When I first made Pastitsio for my family, the aroma of cinnamon and cheese filled the house, and everyone was drawn to the kitchen. It quickly became our most requested special occasion dinner.
Ingredients
- Pasta: 400 g (14 oz) bucatini or penne pasta, 2 tbsp unsalted butter, 2 large eggs (beaten), 50 g (1/2 cup) grated kefalotyri or Parmesan cheese
- Beef Sauce: 2 tbsp olive oil, 1 medium onion (finely chopped), 2 garlic cloves (minced), 500 g (1.1 lb) ground beef, 2 tbsp tomato paste, 400 g (14 oz) canned crushed tomatoes, 80 ml (1/3 cup) red wine, 1/2 tsp ground cinnamon, 1/4 tsp ground nutmeg, 1 bay leaf, salt and pepper to taste
- Béchamel Sauce: 60 g (4 tbsp) unsalted butter, 60 g (1/2 cup) all-purpose flour, 800 ml (3 1/3 cups) whole milk (warmed), 2 large eggs, 1/4 tsp ground nutmeg, 50 g (1/2 cup) grated kefalotyri or Parmesan cheese, salt and white pepper to taste
Instructions
- Prep Baking Dish:
- Preheat oven to 180°C (350°F). Grease a 23x33 cm (9x13 inch) baking dish.
- Make Pasta Layer:
- Cook pasta in salted boiling water until just al dente. Drain and return to the pot. Stir in butter, beaten eggs, and cheese. Set aside.
- Prepare Beef Sauce:
- Heat olive oil in a skillet over medium heat. Cook onion until soft, add garlic, then beef until browned. Stir in tomato paste, then add tomatoes, wine, cinnamon, nutmeg, bay leaf, salt, and pepper. Simmer 20–25 minutes until thickened. Remove bay leaf.
- Make Béchamel:
- Melt butter in a saucepan. Whisk in flour and cook 1–2 minutes. Gradually whisk in milk until smooth. Simmer 5–6 minutes to thicken. In a bowl, whisk eggs, temper with ladle of hot béchamel, then return to saucepan. Stir in nutmeg, cheese, salt, and white pepper.
- Assemble & Bake:
- Spread half of pasta in baking dish.

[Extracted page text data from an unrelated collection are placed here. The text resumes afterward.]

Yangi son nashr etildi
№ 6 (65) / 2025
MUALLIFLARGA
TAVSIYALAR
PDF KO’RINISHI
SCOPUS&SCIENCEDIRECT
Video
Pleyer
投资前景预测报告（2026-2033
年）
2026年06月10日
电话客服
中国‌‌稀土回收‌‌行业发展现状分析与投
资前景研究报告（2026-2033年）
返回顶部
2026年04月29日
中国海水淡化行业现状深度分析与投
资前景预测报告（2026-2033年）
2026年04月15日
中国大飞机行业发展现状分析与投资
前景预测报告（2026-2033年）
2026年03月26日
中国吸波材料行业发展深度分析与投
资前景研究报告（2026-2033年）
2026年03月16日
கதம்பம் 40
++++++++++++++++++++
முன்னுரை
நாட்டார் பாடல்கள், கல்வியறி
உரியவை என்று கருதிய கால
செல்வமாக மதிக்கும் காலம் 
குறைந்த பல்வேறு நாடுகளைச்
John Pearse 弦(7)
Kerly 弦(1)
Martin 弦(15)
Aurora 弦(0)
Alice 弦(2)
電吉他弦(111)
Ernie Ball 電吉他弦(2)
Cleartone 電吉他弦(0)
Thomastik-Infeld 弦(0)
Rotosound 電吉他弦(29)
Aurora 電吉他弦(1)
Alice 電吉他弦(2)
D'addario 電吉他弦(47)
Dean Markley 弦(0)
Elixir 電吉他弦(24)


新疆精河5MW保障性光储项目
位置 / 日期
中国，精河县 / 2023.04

Top with meat sauce, add remaining pasta, and pour béchamel sauce over. Smooth surface. Bake 40–45 minutes until golden and set. Cool 15 minutes before slicing.
Save We gather in the kitchen after baking, sharing stories as we slice into the casserole—it always reminds us of dinners at grandma's house.
Required Tools
Large pot, large skillet, saucepan, whisk, baking dish (23x33 cm / 9x13 inch)
Allergen Information
Contains wheat (gluten), milk (dairy), and eggs. Cheese may contain animal rennet. Always verify ingredient labels for allergens.
Nutritional Information
Per serving: Calories 630, Total Fat 29 g, Carbohydrates 56 g, Protein 33 g.

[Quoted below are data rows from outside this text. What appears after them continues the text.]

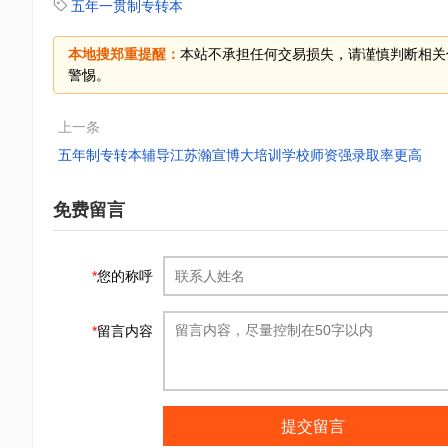
五年一贯制专转本
本地搜郑重提醒：
本站不承担任何交易损失，请谨慎判断相关
警惕。
上一条
五年制专转本辅导江苏瀚宣博大培训学校师资强录取率更高
免费留言
*
您的称呼
*
留言内容
提交留言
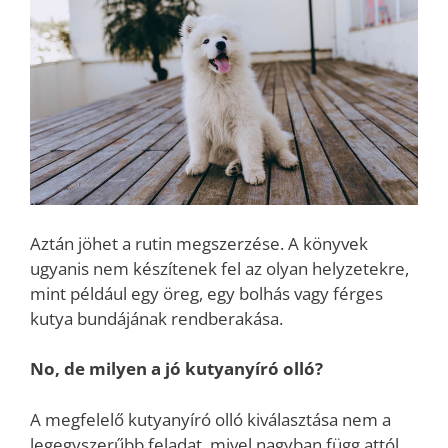
Aztán jöhet a rutin megszerzése. A könyvek
ugyanis nem készítenek fel az olyan helyzetekre,
mint például egy öreg, egy bolhás vagy férges
kutya bundájának rendberakása.
No, de milyen a jó kutyanyíró olló?
A megfelelő kutyanyíró olló kiválasztása nem a
legegyszerűbb feladat, mivel nagyban függ attól,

Save Enjoy this classic Greek casserole with a crisp salad and a glass of red wine. Pastitsio makes any meal feel like a celebration.
Kitchen Guide
- → What type of pasta works best for this dish?
Bucatini or penne pasta are ideal due to their tubular shape, which holds the sauce well and maintains texture after baking.

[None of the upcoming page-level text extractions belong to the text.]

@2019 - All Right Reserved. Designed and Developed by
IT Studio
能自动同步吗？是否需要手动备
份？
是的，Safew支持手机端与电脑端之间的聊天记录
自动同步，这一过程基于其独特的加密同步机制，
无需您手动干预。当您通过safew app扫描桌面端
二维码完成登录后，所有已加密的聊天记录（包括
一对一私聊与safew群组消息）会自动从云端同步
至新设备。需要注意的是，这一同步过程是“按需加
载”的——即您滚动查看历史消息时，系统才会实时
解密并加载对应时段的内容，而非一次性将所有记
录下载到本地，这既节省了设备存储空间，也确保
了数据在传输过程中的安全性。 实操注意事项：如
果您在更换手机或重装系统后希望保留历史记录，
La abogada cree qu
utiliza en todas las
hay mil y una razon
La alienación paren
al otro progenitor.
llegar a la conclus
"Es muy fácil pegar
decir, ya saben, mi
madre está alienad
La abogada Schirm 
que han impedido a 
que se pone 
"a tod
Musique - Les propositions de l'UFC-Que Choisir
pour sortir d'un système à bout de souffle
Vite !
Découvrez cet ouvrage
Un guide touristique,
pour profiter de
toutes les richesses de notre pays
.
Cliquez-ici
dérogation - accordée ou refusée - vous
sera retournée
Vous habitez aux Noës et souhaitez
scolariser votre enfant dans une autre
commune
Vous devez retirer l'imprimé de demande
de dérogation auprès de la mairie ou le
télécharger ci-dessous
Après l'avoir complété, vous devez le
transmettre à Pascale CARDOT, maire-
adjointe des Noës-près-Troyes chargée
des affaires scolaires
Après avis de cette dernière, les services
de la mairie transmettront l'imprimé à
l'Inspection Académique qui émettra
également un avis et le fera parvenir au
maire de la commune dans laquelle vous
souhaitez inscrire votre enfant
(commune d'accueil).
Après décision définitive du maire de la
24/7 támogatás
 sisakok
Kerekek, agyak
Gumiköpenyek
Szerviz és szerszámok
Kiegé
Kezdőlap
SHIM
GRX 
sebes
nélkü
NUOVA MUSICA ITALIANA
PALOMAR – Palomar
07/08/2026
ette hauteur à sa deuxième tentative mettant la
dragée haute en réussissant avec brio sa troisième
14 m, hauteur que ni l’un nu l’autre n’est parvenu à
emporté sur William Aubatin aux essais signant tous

- → How can I ensure the béchamel sauce is smooth and lump-free?
Whisk the flour and butter together before adding warm milk slowly while continuously stirring to avoid lumps and achieve a creamy texture.
- → Can I substitute ground beef with other meats?
Yes, ground lamb can be used for a richer flavor that complements the spices well.
- → What is the purpose of tempering the eggs before adding to béchamel?
Tempering eggs by slowly adding hot béchamel prevents curdling and helps incorporate them smoothly into the sauce.
- → How long should the casserole rest before serving?
Let it cool for at least 15 minutes after baking to allow the layers to set properly for clean slicing and better flavor.